Ruins of Adventure
These three broadswords are forged of a strange green metal. The shell-guards are shaped like a metal gauntlet with two black eyes painted on the back.
These three swords were given to the leaders of the various Orc gangs in the slums of Old Phlan by Mace, high priest of Iyachtu Xvim. These weapons function as +1 broadswords for all purposes, but the wielder suffers a -2 penalty on saving throws against spells cast by priests of Iyachtu Xvim. The +1 bonus also extends to punching attacks made with the shell-guard.
When wielded by an Orc or Half-Orc, the blade gives the wielder an aura of strength and confidence, granting a +1 bonus to the wielder’s Leadership score as long as it is held in hand.
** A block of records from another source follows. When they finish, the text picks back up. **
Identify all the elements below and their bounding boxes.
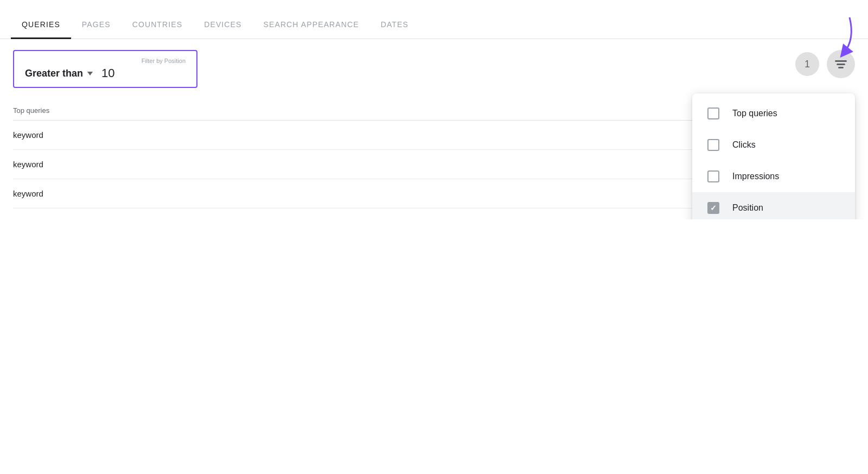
tab-devices[interactable]: DEVICES: [193, 20, 252, 39]
checkbox-top-queries: [707, 108, 719, 119]
filter-label: Filter by Position: [25, 58, 186, 64]
menu-label-impressions: Impressions: [732, 172, 779, 181]
filter-box[interactable]: Filter by Position Greater than 10: [13, 50, 197, 88]
menu-item-position[interactable]: ✓ Position: [692, 192, 855, 219]
tabs-bar: QUERIES PAGES COUNTRIES DEVICES SEARCH A…: [0, 0, 868, 39]
tab-dates[interactable]: DATES: [370, 20, 419, 39]
checkmark-icon: ✓: [710, 204, 717, 212]
checkbox-impressions: [707, 170, 719, 182]
menu-item-clicks[interactable]: Clicks: [692, 129, 855, 161]
dropdown-arrow-icon: [87, 72, 93, 75]
cell-query-3: keyword: [13, 189, 638, 198]
col-header-query: Top queries: [13, 106, 703, 115]
tab-search-appearance[interactable]: SEARCH APPEARANCE: [253, 20, 370, 39]
menu-label-top-queries: Top queries: [732, 109, 777, 118]
filter-operator-dropdown[interactable]: Greater than: [25, 68, 93, 79]
menu-label-position: Position: [732, 203, 763, 213]
cell-query-1: keyword: [13, 130, 703, 140]
menu-item-top-queries[interactable]: Top queries: [692, 98, 855, 129]
checkbox-clicks: [707, 139, 719, 151]
filter-operator-text: Greater than: [25, 68, 83, 79]
menu-label-clicks: Clicks: [732, 140, 756, 150]
filter-row: Filter by Position Greater than 10: [13, 50, 855, 88]
checkbox-position: ✓: [707, 202, 719, 214]
tab-queries[interactable]: QUERIES: [11, 20, 71, 39]
menu-item-impressions[interactable]: Impressions: [692, 161, 855, 192]
tab-countries[interactable]: COUNTRIES: [122, 20, 194, 39]
purple-arrow-annotation: [812, 12, 860, 61]
tab-pages[interactable]: PAGES: [71, 20, 122, 39]
cell-query-2: keyword: [13, 160, 638, 169]
main-area: Filter by Position Greater than 10 1: [0, 39, 868, 219]
dropdown-menu: Top queries Clicks Impressions ✓ Positio…: [692, 93, 855, 219]
filter-value[interactable]: 10: [101, 66, 114, 80]
filter-icon-bar2: [837, 64, 845, 65]
filter-icon-bar3: [838, 67, 844, 68]
filter-controls: Greater than 10: [25, 66, 186, 80]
The metal is a rare alloy native to the plane of Baator. It is as strong as steel, but functions as cold iron against extraplanar creatures to which that metal is inimical. Against Tanar’ri, specifically, it is particularly feared—the sight of a weapon of this material forces an immediate (unmodified) morale check as soon as the weapon is presented.
The swords can also be used as an unholy symbol of Iyachtu Xvim for all related purposes (such as bypassing divine wards created by a priest of Xvim).
Additional Information: (from Lyra)
Some time after the last fall of Phlan, some hundred years ago, the former temple of Tyr, and seat of the Moonsea Diocese, was converted to a temple of Xvim—making it the oldest active religion in the city, and the dominant religion by number of worshipers (if you were to count orcs, goblins, ogres, and the like in a census). Over the last two years, since the establishment of “New Phlan”, the temple of Xvim has been trying to organize and unite the many humanoid gangs and tribes in the city—presumably (from the human standpoint) for the purpose of opposing the Council. Adventurers report swords such as these being seen in the hands of more than a few orc gang-leaders and tribal bosses—both as a sign of their being in the favor of the Xvimlar temple and priests (and thus Xvim’s favor) and as a reminder of their allegiances.